EXERCISE DETAILS
From the entries below, output the line with "MCA I am a fresher" and each following line up to and including the line with "Full Winners Lists here", exactly as written.
[EXCERPTED RECORDS Boundary: Start]
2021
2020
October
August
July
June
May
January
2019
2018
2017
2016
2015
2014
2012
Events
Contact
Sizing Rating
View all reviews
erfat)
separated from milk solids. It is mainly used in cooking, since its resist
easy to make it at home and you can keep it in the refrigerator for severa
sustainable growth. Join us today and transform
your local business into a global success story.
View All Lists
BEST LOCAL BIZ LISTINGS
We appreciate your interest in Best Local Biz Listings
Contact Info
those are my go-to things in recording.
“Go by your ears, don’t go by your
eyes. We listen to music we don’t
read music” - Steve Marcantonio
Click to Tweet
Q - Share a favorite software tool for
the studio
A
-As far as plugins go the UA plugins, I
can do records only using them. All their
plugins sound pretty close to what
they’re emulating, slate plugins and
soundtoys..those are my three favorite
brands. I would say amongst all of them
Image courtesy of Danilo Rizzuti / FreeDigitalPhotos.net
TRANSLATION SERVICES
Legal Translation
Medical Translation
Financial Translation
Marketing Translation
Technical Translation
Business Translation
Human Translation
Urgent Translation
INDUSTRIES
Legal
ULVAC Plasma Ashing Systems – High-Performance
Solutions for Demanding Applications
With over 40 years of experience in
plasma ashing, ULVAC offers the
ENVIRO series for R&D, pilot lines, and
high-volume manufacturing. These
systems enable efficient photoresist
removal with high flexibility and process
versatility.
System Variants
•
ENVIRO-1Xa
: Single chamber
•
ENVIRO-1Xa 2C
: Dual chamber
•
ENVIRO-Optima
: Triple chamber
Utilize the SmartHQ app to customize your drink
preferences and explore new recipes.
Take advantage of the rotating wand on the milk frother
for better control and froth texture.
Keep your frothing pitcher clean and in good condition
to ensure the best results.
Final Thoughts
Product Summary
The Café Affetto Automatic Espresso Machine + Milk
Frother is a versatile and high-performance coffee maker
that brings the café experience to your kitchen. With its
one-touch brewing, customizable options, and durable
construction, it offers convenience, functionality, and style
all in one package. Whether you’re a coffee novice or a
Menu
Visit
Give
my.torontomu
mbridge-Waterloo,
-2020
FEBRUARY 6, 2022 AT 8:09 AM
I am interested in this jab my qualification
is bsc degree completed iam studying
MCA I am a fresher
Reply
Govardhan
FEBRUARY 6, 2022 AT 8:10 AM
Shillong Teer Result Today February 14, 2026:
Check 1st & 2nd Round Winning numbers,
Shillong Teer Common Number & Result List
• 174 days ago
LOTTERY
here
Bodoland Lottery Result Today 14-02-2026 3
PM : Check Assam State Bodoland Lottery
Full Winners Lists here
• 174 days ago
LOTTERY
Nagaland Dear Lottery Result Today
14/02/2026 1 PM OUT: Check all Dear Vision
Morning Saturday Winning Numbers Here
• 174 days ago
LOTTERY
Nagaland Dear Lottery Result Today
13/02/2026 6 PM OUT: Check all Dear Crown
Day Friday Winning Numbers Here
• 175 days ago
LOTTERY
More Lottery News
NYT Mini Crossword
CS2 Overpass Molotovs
[EXCERPTED RECORDS Boundary: End]
TASK OUTPUT
MCA I am a fresher
Reply
Govardhan
FEBRUARY 6, 2022 AT 8:10 AM
Shillong Teer Result Today February 14, 2026:
Check 1st & 2nd Round Winning numbers,
Shillong Teer Common Number & Result List
• 174 days ago
LOTTERY
here
Bodoland Lottery Result Today 14-02-2026 3
PM : Check Assam State Bodoland Lottery
Full Winners Lists here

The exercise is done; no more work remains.